I'd buy a low mile used engine, and consider paying the dealer to flash the lastest ECM programming.


----------



## Blasirl (Mar 31, 2015)

I agree with Taxman except I would buy a cheap endoscope and look at the pistons and the bore above the pistons first.



Amazon.com


----------



## gwcrim (Sep 28, 2020)

I just talked with the service dept.
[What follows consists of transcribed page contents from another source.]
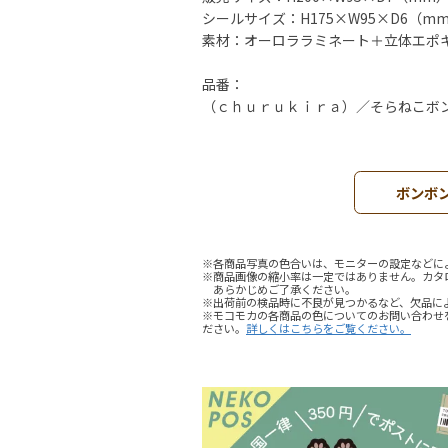
シールサイズ：H175×W95×D6（m
素材：オーロララミネート＋立体エポ
品番：
（ｃｈｕｒｕｋｉｒａ）／そらねこボンボ
ボンボ
※各商品写真の色合いは、モニターの設定などに
※商品画像の縮小率は一定ではありません。カタ
あらかじめご了承ください。
※出荷前の検品時に不良が見つかるなど、欠品に
※モコモカの各商品の色についてのお問い合わせ
ださい。
詳しくはこちらをご覧ください。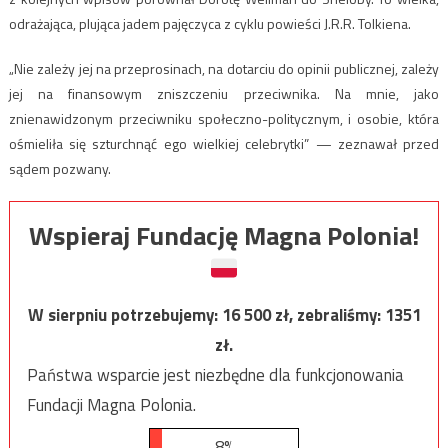
odrażająca, plująca jadem pajęczyca z cyklu powieści J.R.R. Tolkiena.
„Nie zależy jej na przeprosinach, na dotarciu do opinii publicznej, zależy
jej na finansowym zniszczeniu przeciwnika. Na mnie, jako
znienawidzonym przeciwniku społeczno-politycznym, i osobie, która
ośmieliła się szturchnąć ego wielkiej celebrytki” — zeznawał przed
sądem pozwany.
Wspieraj Fundację Magna Polonia!
W sierpniu potrzebujemy:
16 500
zł, zebraliśmy:
1351
zł.
Państwa wsparcie jest niezbędne dla funkcjonowania
Fundacji Magna Polonia.
8%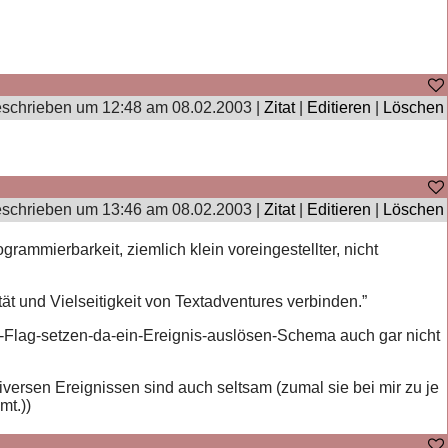
schrieben um 12:48 am 08.02.2003 |
Zitat
|
Editieren
|
Löschen
schrieben um 13:46 am 08.02.2003 |
Zitat
|
Editieren
|
Löschen
rammierbarkeit, ziemlich klein voreingestellter, nicht
tät und Vielseitigkeit von Textadventures verbinden.”
ein-Flag-setzen-da-ein-Ereignis-auslösen-Schema auch gar nicht
iversen Ereignissen sind auch seltsam (zumal sie bei mir zu je
mt.))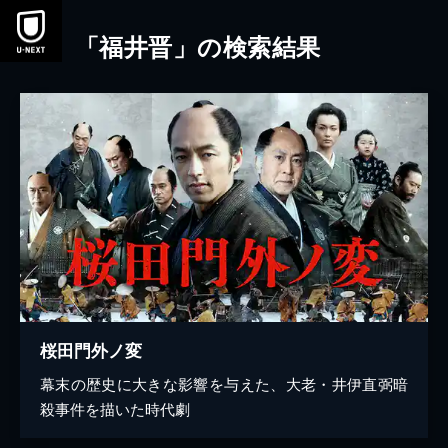
本文へスキップ
「福井晋」の検索結果
桜田門外ノ変
幕末の歴史に大きな影響を与えた、大老・井伊直弼暗
殺事件を描いた時代劇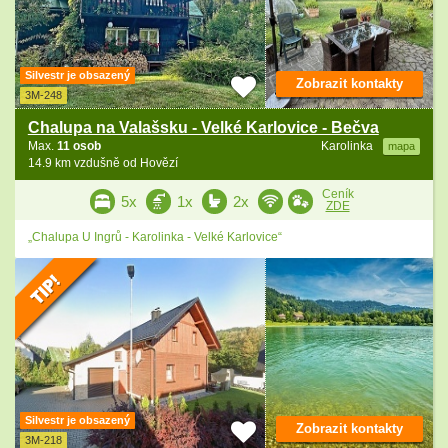
Silvestr je obsazený
Zobrazit kontakty
3M-248
Chalupa na Valašsku - Velké Karlovice - Bečva
Max.
11 osob
Karolinka
mapa
14.9 km vzdušně od Hovězí
Ceník
5x
1x
2x
ZDE
„Chalupa U Ingrů - Karolinka - Velké Karlovice“
Silvestr je obsazený
Zobrazit kontakty
3M-218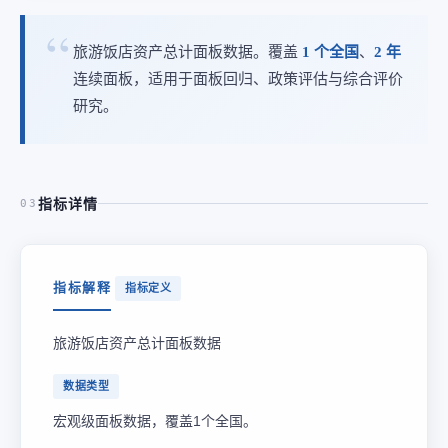
旅游饭店资产总计面板数据。覆盖
1 个全国
、
2 年
连续面板，适用于面板回归、政策评估与综合评价
研究。
指标详情
03
指标解释
指标定义
旅游饭店资产总计面板数据
数据类型
宏观级面板数据，覆盖1个全国。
They are going to present the situation (bad engine AND TC) with GM and see if they'll help.


----------



## Taxman (Aug 10, 2017)

Blasirl said:


> I agree with Taxman except I would buy a cheap endoscope and look at the pistons and the bore above the pistons first.


Easier said than done.
You can try to s-l-o-w-l-y rotate the camera, and watch the reflection of the piston on the cylinder wall, but it's very hard to get clean video of all 360°. After 26k, my cylinders are like mirrors, no crosshatch visible, so you pretty much watch the video frame by frame and look at the reflection of the piston for imperfections that aren't visible on the piston itself. Here's a best case example I recorded Tuesday. I think my #1 cylinder is good, but can't know for sure without pulling the head off and getting out my inside micrometers.
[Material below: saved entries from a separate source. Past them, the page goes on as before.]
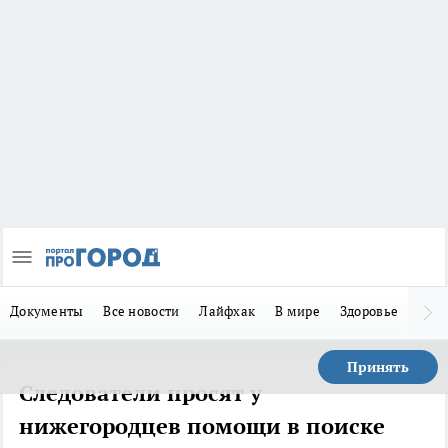
Документы
Все новости
Лайфхак
В мире
Здоровье
Зака
Принять
Следователи просят у
нижегородцев помощи в поиске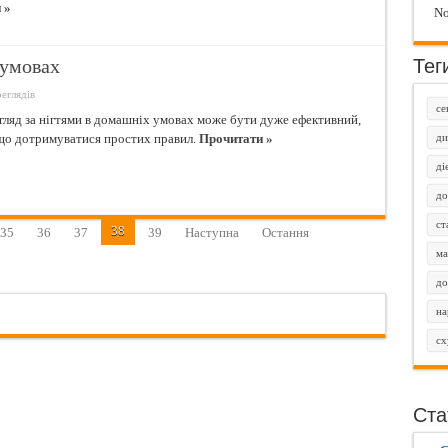
 »
No
Тег
 умовах
еглядів
се
гляд за нігтями в домашніх умовах може бути дуже ефективний,
що дотримуватися простих правил.
Прочитати »
ди
ді
до
ст
38
35
36
37
39
Наступна
Остання
ма
до
на
сх
Ста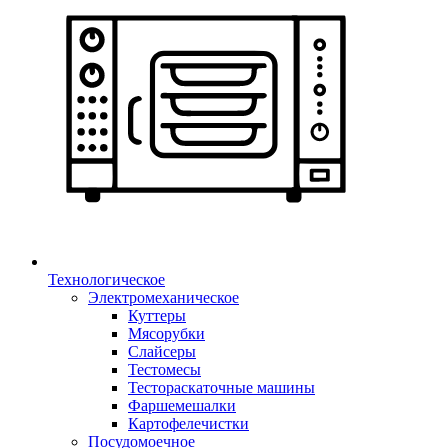
Технологическое
Электромеханическое
Куттеры
Мясорубки
Слайсеры
Тестомесы
Тестораскаточные машины
Фаршемешалки
Картофелечистки
Посудомоечное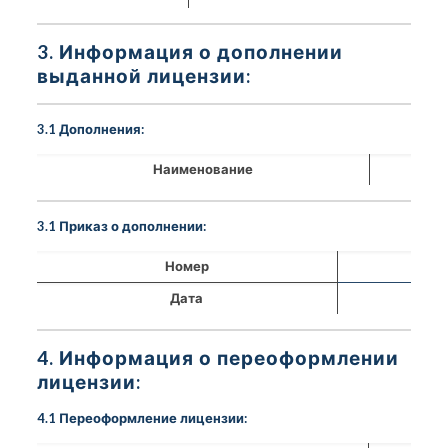
3. Информация о дополнении
выданной лицензии:
3.1 Дополнения:
Наименование
3.1 Приказ о дополнении:
Номер
Дата
4. Информация о переоформлении
лицензии:
4.1 Переоформление лицензии:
Meanwhile, I've managed to negotiate $400 for a stripped very low mile engine and $400 for a 12,000 mile engine with turbo and throttle body attached. Since a piston, ring set, and connecting rod are over $100 each, and engine gasket sets aren't free, I'm better off just swapping in an engine with 2018 pistons already in it and less miles than my car had when I bought it. I'll pickle my old engine in oil, and if a 26k engine with 0k pistons is ever worth $1000 (seems like first gen engines go for that now) I'll rebuild and sell it.


----------